#### [Work request]
Every line from the first record below down to the line that includes "免责声明：本文基于AI生产，仅供参考，不构成任何投资建议，据此" must be reproduced exactly; the pictures are not.

(Stored data entries)
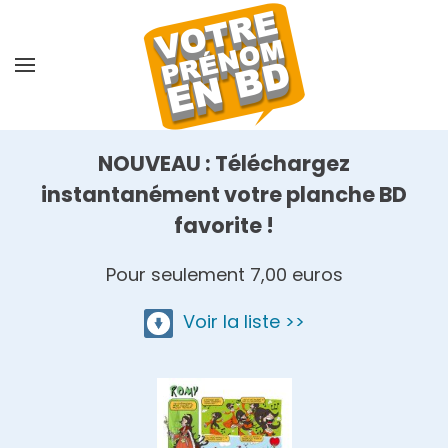
Skip
to
main
content
NOUVEAU : Téléchargez
instantanément votre planche BD
favorite !
Pour seulement 7,00 euros
Voir la liste >>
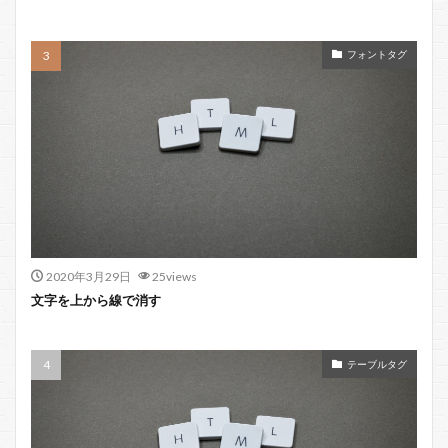
フォントタグ
2020年3月29日
25views
文字を上から線で消す
テーブルタグ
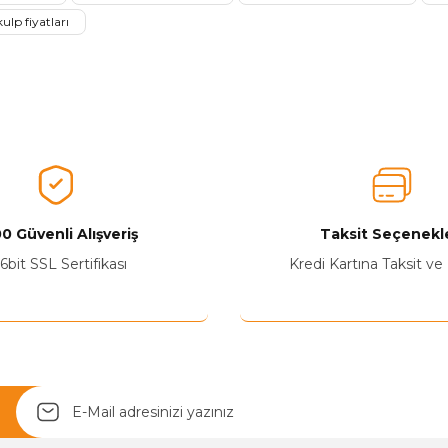
Ürünü Değerlendir
ulp fiyatları
0 Güvenli Alışveriş
Taksit Seçenekle
Yetkiliye Gönder
6bit SSL Sertifikası
Kredi Kartına Taksit ve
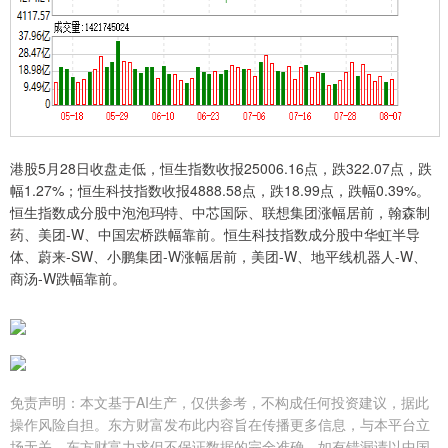
港股5月28日收盘走低，恒生指数收报25006.16点，跌322.07点，跌
幅1.27%；恒生科技指数收报4888.58点，跌18.99点，跌幅0.39%。
恒生指数成分股中泡泡玛特、中芯国际、联想集团涨幅居前，翰森制
药、美团-W、中国宏桥跌幅靠前。恒生科技指数成分股中华虹半导
体、蔚来-SW、小鹏集团-W涨幅居前，美团-W、地平线机器人-W、
商汤-W跌幅靠前。
免责声明：本文基于AI生产，仅供参考，不构成任何投资建议，据此
操作风险自担。东方财富发布此内容旨在传播更多信息，与本平台立
场无关。东方财富力求但不保证数据的完全准确，如有错漏请以中国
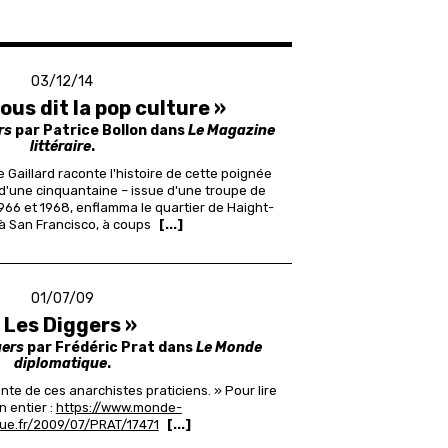
03/12/14
ous dit la pop culture »
rs
par Patrice Bollon dans
Le Magazine
littéraire
.
ce Gaillard raconte l'histoire de cette poignée
 d'une cinquantaine – issue d'une troupe de
1966 et 1968, enflamma le quartier de Haight-
à San Francisco, à coups
[...]
01/07/09
 Les Diggers »
gers
par Frédéric Prat dans
Le Monde
diplomatique
.
nte de ces anarchistes praticiens. »
Pour lire
en entier :
https://www.monde-
ue.fr/2009/07/PRAT/17471
[...]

#### [Completed task]
Skip
to
main
content
NOUVEAU : Téléchargez
instantanément votre planche BD
favorite !
Pour seulement 7,00 euros
Voir la liste >>
フォントタグ
2020年3月29日
25views
文字を上から線で消す
テーブルタグ
Ürünü Değerlendir
ulp fiyatları
0 Güvenli Alışveriş
Taksit Seçenekle
Yetkiliye Gönder
6bit SSL Sertifikası
Kredi Kartına Taksit ve
港股5月28日收盘走低，恒生指数收报25006.16点，跌322.07点，跌
幅1.27%；恒生科技指数收报4888.58点，跌18.99点，跌幅0.39%。
恒生指数成分股中泡泡玛特、中芯国际、联想集团涨幅居前，翰森制
药、美团-W、中国宏桥跌幅靠前。恒生科技指数成分股中华虹半导
体、蔚来-SW、小鹏集团-W涨幅居前，美团-W、地平线机器人-W、
商汤-W跌幅靠前。
免责声明：本文基于AI生产，仅供参考，不构成任何投资建议，据此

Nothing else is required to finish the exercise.